Lastly, using five electrodes may result in a severe undersampling of the underlying cortex in several patients. However, this work is not the first to tackle patient comfort by limiting the number of electrodes, whereas other authors have used three to six electrodes to experiment with different configurations17,18,55.

## Conclusion

This work concerns an extension and improvement of the application of EAs in seizure prediction. Our methodology proposes patient-specific seizure prediction models that perform above chance for 32% of the patients and may be used when the classical ML approach does not perform above chance or when we intend to retrieve interpretable insights. Additionally, these findings may evidence the need for different methodologies for different patients. Although this study includes 93 patients with several types of focal epilepsies and generalised epilepsy, the data concerns pre-surgical monitoring conditions.
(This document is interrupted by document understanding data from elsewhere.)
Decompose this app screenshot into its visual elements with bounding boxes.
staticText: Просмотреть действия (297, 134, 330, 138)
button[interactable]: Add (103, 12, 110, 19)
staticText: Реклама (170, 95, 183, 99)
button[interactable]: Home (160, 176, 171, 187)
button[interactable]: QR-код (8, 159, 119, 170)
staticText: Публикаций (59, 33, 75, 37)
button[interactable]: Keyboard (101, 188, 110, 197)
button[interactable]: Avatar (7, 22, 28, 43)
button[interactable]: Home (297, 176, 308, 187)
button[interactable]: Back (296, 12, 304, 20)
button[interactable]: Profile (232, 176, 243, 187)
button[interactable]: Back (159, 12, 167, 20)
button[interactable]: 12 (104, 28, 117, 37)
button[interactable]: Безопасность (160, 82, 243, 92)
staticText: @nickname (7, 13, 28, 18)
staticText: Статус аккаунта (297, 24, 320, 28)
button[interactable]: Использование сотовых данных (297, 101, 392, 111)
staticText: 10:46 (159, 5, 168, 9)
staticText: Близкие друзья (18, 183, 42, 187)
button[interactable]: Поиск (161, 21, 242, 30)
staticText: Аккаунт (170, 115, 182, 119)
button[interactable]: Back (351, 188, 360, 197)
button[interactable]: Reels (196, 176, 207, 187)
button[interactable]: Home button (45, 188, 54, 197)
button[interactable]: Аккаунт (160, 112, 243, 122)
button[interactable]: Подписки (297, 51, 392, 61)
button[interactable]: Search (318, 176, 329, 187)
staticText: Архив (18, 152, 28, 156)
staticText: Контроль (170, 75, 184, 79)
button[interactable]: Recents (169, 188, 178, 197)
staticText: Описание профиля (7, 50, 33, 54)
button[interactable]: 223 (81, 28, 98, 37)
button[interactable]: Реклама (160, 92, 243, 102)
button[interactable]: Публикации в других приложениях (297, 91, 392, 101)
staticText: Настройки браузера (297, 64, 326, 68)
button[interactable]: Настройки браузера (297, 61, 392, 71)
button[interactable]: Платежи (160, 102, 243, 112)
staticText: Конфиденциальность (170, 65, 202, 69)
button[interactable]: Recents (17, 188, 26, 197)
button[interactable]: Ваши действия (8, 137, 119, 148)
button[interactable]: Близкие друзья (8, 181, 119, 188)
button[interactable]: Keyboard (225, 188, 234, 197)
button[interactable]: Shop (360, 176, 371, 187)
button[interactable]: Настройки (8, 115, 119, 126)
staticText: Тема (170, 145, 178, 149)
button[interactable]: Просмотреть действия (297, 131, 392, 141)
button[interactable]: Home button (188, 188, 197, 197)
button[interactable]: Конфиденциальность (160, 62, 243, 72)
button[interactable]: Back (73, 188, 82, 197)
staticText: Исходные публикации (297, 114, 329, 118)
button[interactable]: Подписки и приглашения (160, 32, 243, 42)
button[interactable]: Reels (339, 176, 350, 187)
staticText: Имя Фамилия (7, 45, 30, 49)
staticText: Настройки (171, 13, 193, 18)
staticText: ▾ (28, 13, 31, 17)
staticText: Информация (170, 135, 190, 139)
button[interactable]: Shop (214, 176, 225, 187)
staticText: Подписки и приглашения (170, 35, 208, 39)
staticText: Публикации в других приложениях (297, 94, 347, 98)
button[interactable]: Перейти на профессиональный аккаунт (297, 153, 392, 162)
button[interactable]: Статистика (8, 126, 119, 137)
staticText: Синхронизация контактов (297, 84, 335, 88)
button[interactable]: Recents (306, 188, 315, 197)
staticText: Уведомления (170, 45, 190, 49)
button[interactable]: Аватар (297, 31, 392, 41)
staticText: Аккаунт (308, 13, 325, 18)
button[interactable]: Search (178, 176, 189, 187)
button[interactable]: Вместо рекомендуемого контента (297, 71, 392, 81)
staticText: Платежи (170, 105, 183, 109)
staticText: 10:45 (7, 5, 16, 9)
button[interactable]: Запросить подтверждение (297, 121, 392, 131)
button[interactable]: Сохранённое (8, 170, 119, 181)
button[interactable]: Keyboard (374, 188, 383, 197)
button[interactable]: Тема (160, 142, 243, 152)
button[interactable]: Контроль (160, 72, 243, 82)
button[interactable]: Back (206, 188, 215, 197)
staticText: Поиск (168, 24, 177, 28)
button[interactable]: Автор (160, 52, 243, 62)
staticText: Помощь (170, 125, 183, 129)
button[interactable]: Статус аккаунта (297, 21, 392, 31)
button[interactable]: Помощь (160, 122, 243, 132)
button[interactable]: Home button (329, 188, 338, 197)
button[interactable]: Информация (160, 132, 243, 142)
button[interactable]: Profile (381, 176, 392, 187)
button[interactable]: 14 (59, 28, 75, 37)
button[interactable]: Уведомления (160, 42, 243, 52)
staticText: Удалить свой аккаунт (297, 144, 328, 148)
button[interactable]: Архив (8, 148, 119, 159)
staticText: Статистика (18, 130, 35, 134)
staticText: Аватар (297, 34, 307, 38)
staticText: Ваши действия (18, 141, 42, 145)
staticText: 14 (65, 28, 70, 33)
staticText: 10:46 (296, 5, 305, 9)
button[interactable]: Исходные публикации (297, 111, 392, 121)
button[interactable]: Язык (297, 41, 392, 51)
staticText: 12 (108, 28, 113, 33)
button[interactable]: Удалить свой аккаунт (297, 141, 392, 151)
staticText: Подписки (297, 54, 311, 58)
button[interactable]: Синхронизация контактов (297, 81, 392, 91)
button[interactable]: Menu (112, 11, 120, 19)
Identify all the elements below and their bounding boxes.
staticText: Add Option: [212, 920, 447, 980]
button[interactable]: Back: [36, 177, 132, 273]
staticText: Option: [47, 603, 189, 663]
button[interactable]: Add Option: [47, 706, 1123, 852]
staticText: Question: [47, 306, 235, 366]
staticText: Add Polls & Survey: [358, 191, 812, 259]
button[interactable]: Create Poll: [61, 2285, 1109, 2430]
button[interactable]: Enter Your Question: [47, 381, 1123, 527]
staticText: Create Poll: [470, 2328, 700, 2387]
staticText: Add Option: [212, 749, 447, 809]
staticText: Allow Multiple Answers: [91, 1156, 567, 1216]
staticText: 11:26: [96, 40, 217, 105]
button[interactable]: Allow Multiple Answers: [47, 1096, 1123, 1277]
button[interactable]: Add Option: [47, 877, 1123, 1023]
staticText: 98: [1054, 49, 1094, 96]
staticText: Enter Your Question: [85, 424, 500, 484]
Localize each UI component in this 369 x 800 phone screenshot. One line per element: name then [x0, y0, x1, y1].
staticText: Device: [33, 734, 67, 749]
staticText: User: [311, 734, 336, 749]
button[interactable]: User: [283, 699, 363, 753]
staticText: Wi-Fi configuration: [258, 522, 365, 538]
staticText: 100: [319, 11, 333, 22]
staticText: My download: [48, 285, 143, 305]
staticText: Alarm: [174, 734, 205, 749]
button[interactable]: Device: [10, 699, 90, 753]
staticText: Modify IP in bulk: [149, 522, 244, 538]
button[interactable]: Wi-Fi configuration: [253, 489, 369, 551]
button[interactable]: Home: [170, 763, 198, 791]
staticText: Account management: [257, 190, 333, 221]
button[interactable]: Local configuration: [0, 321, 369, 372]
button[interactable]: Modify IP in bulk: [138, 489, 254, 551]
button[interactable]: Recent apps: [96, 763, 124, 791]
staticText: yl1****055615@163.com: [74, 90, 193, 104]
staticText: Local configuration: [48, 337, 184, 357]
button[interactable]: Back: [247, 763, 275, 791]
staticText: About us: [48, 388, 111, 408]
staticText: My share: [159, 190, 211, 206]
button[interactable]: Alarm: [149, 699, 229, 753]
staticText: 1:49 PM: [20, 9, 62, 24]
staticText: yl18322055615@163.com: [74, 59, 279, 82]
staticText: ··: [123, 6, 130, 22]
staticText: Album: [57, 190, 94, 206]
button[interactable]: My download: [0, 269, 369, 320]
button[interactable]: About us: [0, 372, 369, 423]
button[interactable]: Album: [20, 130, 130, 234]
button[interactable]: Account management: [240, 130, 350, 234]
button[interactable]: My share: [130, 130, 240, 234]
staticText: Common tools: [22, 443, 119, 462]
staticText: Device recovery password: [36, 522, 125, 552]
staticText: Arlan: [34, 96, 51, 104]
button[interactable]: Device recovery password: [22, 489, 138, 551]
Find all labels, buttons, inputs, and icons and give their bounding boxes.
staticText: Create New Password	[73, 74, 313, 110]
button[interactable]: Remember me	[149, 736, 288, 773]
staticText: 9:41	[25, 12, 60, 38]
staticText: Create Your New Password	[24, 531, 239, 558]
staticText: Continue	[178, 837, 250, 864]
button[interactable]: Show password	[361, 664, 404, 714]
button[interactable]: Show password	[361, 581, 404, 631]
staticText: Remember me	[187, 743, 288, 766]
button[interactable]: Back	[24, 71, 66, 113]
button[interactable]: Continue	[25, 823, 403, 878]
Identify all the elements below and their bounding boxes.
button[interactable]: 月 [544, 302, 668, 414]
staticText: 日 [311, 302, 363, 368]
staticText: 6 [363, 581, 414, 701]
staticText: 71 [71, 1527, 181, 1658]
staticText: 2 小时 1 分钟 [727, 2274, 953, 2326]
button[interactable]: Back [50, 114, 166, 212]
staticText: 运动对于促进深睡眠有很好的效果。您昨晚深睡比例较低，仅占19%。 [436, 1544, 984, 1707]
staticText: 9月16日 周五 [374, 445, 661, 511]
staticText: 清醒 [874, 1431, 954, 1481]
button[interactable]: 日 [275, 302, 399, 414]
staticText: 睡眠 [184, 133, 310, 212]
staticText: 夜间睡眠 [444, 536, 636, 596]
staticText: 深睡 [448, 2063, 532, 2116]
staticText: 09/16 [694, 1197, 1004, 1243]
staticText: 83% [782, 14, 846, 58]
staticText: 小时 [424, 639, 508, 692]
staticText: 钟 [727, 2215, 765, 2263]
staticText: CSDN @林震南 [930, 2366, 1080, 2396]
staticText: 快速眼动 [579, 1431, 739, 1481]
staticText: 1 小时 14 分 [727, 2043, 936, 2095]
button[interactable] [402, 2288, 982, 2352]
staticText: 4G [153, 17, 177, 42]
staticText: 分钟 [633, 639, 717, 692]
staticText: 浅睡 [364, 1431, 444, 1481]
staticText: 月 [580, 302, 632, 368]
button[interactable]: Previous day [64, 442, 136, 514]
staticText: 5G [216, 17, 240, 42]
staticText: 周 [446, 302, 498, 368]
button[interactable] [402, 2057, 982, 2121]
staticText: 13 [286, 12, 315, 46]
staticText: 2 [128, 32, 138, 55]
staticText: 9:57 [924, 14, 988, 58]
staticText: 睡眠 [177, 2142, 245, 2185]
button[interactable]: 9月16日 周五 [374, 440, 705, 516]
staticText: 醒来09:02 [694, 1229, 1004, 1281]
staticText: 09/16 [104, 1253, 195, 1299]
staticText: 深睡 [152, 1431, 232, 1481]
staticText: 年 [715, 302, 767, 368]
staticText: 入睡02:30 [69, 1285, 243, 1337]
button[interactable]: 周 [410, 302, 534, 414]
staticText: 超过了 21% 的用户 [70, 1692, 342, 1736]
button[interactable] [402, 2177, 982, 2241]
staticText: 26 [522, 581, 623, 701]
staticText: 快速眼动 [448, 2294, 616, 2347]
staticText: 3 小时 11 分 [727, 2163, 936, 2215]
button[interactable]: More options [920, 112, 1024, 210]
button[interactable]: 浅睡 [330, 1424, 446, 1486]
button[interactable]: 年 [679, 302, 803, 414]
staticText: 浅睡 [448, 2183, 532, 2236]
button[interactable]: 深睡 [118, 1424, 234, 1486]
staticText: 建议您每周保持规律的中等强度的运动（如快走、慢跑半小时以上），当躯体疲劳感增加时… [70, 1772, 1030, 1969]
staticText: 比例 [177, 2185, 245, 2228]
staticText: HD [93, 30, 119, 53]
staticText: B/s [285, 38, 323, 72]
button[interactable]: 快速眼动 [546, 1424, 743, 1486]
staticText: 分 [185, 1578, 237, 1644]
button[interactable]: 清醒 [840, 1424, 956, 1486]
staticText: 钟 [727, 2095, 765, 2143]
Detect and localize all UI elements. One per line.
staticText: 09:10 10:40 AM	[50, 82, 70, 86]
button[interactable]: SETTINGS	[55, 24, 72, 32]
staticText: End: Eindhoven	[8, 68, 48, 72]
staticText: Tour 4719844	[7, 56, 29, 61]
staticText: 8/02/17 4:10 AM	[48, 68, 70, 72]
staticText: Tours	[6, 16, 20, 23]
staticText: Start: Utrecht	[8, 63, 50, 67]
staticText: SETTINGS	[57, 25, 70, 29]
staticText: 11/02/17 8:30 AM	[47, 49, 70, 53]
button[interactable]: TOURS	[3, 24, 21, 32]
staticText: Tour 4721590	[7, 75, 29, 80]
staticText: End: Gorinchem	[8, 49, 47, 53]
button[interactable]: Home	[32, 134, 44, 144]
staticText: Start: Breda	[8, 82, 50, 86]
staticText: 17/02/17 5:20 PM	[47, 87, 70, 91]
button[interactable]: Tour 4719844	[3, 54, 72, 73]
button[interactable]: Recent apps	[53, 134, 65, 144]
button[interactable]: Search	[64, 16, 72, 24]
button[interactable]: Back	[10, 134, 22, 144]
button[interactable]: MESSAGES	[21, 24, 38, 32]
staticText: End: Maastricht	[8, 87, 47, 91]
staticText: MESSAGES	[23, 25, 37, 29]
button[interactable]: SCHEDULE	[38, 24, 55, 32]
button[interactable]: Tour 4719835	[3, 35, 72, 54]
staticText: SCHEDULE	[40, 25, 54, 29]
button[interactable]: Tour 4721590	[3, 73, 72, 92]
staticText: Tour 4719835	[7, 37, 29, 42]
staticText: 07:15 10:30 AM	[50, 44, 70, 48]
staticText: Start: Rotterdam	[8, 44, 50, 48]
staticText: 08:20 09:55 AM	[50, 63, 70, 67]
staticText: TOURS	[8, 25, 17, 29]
In these, due to time constraints in the clinic, patients suffer medication reduction and may suffer from sleep deprivation, which may induce more seizures that may not be representative of daily-life events15. To truly access seizure prediction performance, we must replicate this study on ultra long-term recordings collected during the patients’ daily life, such as the collected data from the Neurovista prediction challenge35 and in a proper field test. These two steps would answer how far this methodology may perform and how to apply it to a medical device at home. Concerning patient outcomes, we are aware of its limitations. In the future, we need to engage with patients and caregivers and focus on available technology, such as UNEEG SubQ65,66 and the ByteFlies Sensor Dots67. Patient-related outcome measures require a health-technology assessment68,69 which must be performed. Also, new software should meet hardware in a Value Sensitive Design approach70. Nevertheless, our work contributes to epilepsy seizure prediction by providing a complete pipeline for patient-specific prediction while addressing concerns regarding patient comfort in terms of electrode placement in the scalp.

The access to more computational resources may improve our methodology, for example, by enabling the increase of the number of features and/or the test of more complex classifiers. However, one must be careful with publication bias by reporting higher performances, as these may result from a test set optimisation. Also, these improvements will increase the execution time of the MOEA, which should be kept to a reasonable period. A higher runtime may imply the redefinition of some parameters, such as the number of generations and population size. Changing these aspects will not influence the application of the association rules, which can retrieve information about gene importance and gene interactions. We also believe our methodology may significantly benefit from information regarding concept drifts, such as medication intake and circadian cycles14.